Кафель в ванной холодный, хотя подогрев включенный. Лампочки яркие-яркие. Ваньинь сидит прямо на полу, смотрит в осколки разбитого в истерике зеркала, отворачивается от противного отражения и снова рвано выдыхает. От мысли о том, что с него хватит, его и правда отпускает. Ведь всё проще простого. Он может закончить это раз и навсегда.
Ваньинь закатывает рукава белой рубашки, берёт сменные лезвия для бритвы, смотрит на старые шрамы и морщится — даже умереть нормально не смог. Три раза пытался и нихуя. Ни на что он не способен, зато какие планы строил! Ваньинь открывает твиттер, смотрит на смешные фото Усяня, потому что его лицо он хотел бы видеть последним. Тот снова пишет что-то про острую еду и милые кафешки. И он счастлив. Без него, хмурого, грустного, влюблённого в него друга. Нет, дело не в безответных чувствах… Ладно, не только в них! Всё вместе довело. Окончательно. Цзян Чэн так хочет признаться ему напоследок, но ведь Усянь тогда будет корить себя, а он не может так поступить. Он не может быть эгоистом даже перед смертью, если это касается Усяня.
Ваньинь режет профессионально, вдоль и глубоко, чтобы не зашили. И больше нет Цзинь Гуанъяо, которой даст по ебалу, вытащит из ванной, потащит к другу и попросит помочь. А-Яо с Хуайсаном свалили в Италию, влюблённые и счастливые. Это радует, потому что никто не сможет помешать.

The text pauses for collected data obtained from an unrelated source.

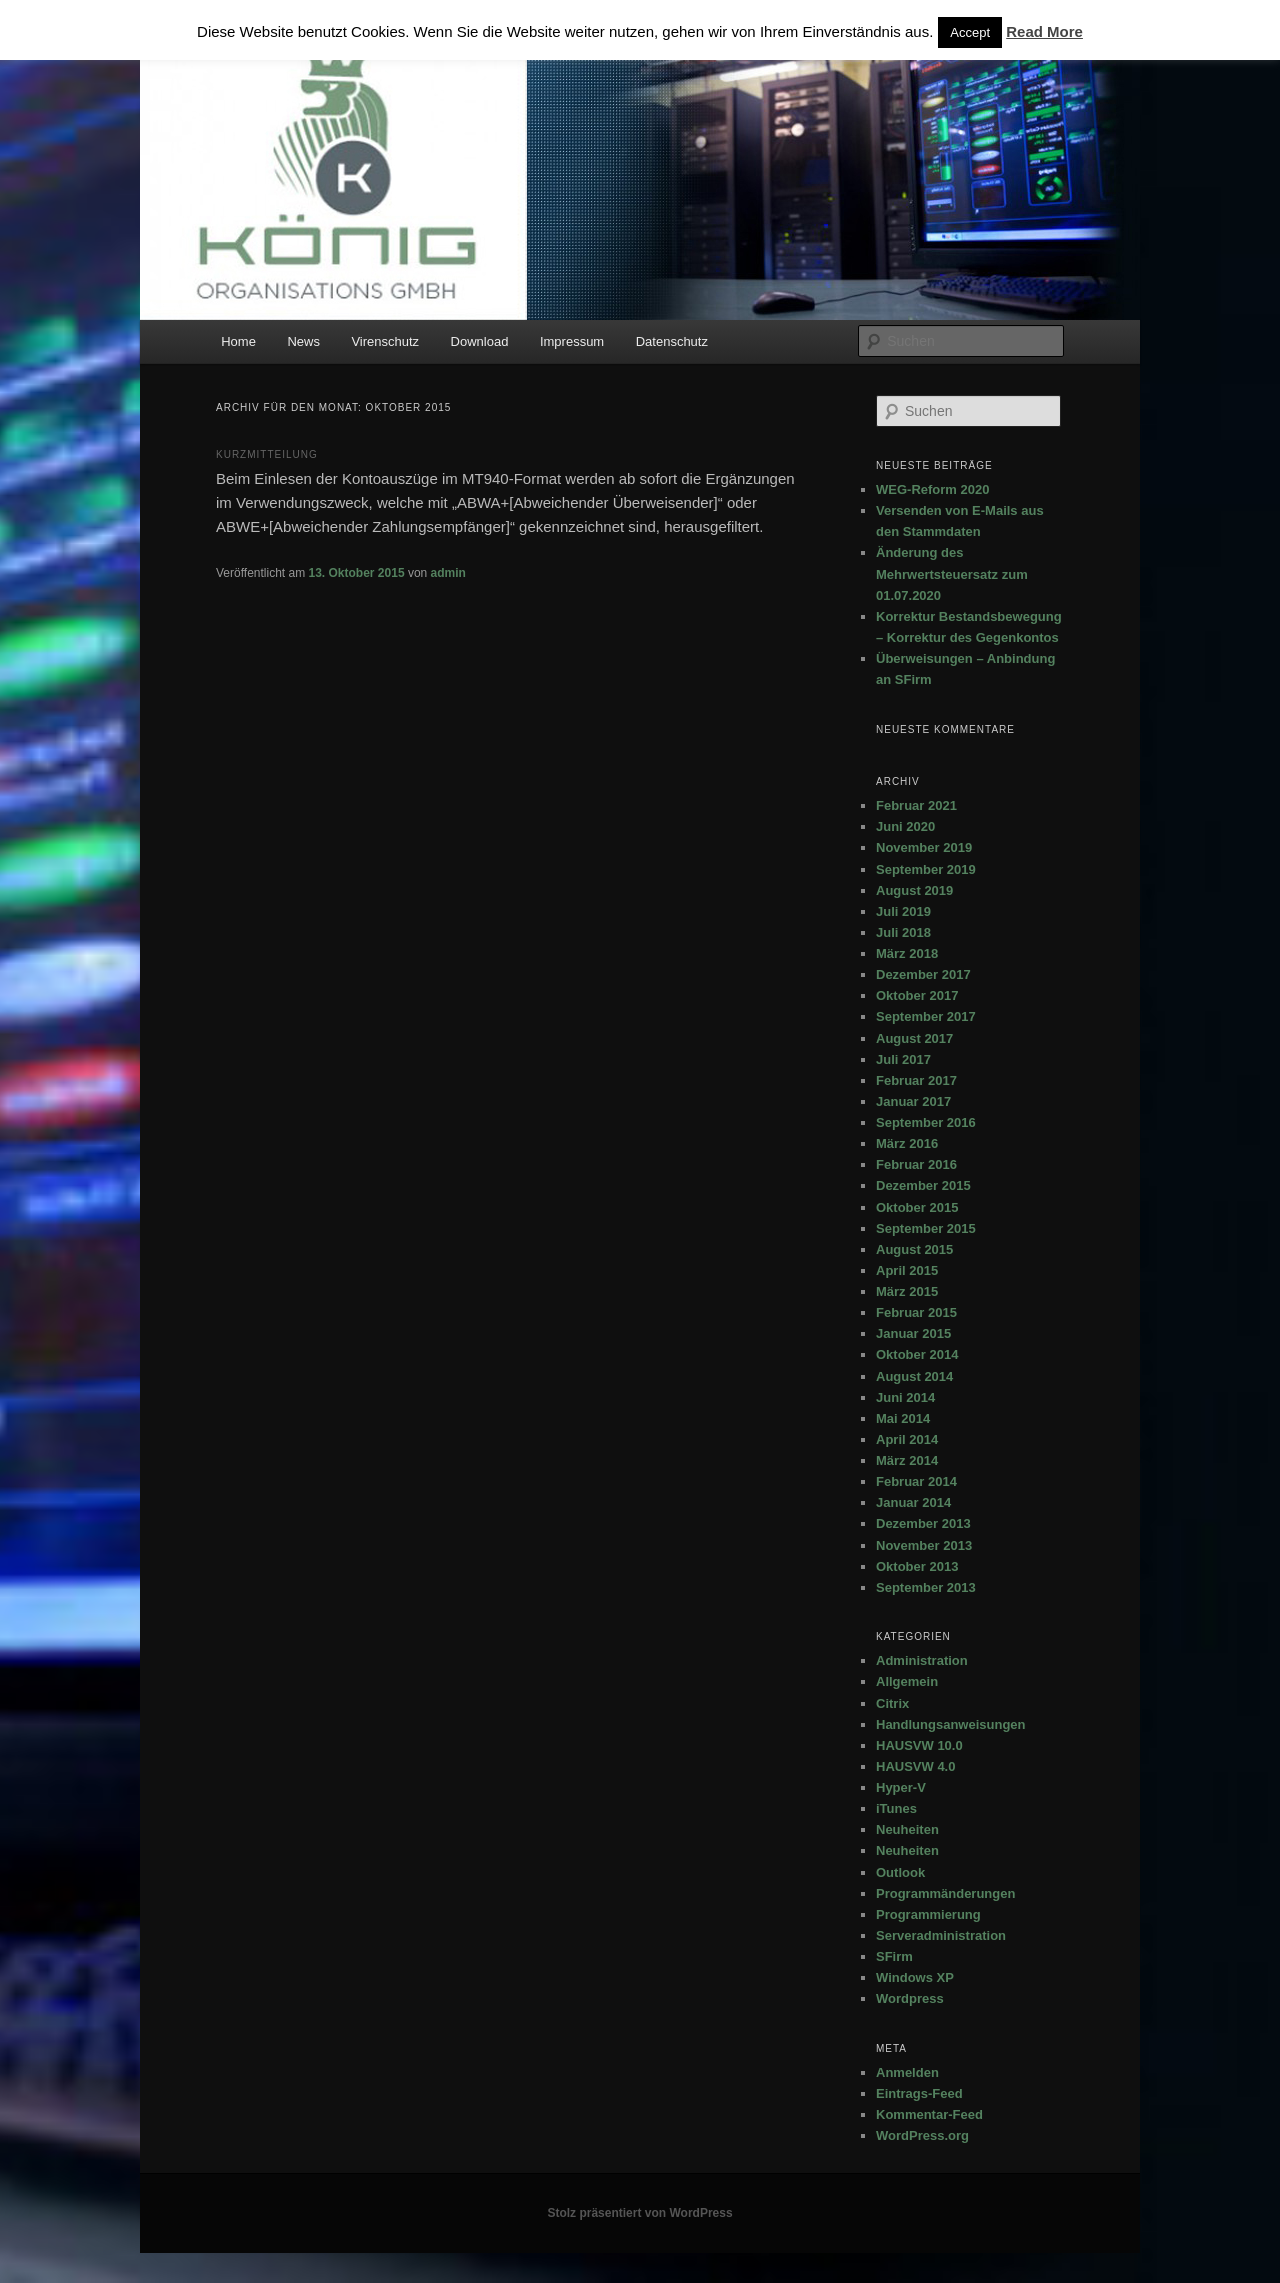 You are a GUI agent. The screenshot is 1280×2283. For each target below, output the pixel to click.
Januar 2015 (913, 1333)
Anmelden (907, 2072)
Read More (1044, 31)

В прошлый раз, в глубине души он ждал, просил спасения. Сейчас он его не хочет. Цзян Чэн, наконец-то, улыбается, впервые за вечер. Он прикрывает глаза и откидывается на стену. Теперь всё закончилось.
«Я просто чертовски устал,» — гласит его последний твит.
Усянь в ответ пишет, что с его бешеным ритмом и строгостью к себе это неудивительно, и это заставляет счастливо улыбнуться. Усянь — последний человек, с кем он «поговорил», и это хорошо. Телефон вибрирует от уведомлений, но Ваньинь представляет, какой могла бы быть жизнь с Усянем, будь всё немного иначе, и хотя бы в мыслях он счастлив. Ваньинь едва улыбается, и ему кажется, что он ощущает знакомые тёплые объятия. И это — идеальная смерть.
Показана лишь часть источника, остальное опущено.